» **Work request**:
Reproduce, without any change, the span of lines from the opening of the records below to the line containing "お得な定期便について (530, 57)", inclusive.

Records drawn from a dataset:
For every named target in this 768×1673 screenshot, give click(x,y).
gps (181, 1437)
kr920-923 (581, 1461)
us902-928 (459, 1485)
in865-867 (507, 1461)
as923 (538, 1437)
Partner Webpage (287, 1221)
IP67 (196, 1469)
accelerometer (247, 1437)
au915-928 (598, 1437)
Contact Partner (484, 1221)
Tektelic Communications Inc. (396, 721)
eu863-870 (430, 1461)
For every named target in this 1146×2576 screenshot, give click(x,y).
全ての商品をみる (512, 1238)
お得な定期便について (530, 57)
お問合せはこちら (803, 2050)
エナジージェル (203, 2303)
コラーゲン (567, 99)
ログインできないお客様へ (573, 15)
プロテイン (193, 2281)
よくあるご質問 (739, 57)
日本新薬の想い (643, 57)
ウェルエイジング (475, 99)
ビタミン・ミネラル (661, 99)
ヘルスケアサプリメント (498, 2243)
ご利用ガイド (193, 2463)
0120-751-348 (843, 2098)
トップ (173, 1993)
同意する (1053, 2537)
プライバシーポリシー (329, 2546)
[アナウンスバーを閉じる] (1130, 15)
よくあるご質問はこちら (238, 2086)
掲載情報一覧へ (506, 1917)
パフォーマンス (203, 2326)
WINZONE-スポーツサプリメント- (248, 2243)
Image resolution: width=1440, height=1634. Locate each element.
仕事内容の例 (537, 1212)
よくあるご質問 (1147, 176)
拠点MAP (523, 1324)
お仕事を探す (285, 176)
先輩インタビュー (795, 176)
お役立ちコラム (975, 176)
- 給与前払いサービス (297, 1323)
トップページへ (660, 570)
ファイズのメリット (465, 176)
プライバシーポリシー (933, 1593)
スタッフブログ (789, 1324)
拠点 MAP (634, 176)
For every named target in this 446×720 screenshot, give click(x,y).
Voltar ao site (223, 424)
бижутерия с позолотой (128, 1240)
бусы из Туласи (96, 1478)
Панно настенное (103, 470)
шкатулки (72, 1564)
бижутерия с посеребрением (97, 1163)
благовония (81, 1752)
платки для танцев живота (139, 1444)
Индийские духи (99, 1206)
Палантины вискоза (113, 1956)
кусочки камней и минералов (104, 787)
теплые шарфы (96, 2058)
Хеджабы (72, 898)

» **Response to the exercise**:
For every named target in this 768×1673 screenshot, give click(x,y).
gps (181, 1437)
kr920-923 (581, 1461)
us902-928 (459, 1485)
in865-867 (507, 1461)
as923 (538, 1437)
Partner Webpage (287, 1221)
IP67 (196, 1469)
accelerometer (247, 1437)
au915-928 (598, 1437)
Contact Partner (484, 1221)
Tektelic Communications Inc. (396, 721)
eu863-870 (430, 1461)
For every named target in this 1146×2576 screenshot, give click(x,y).
全ての商品をみる (512, 1238)
お得な定期便について (530, 57)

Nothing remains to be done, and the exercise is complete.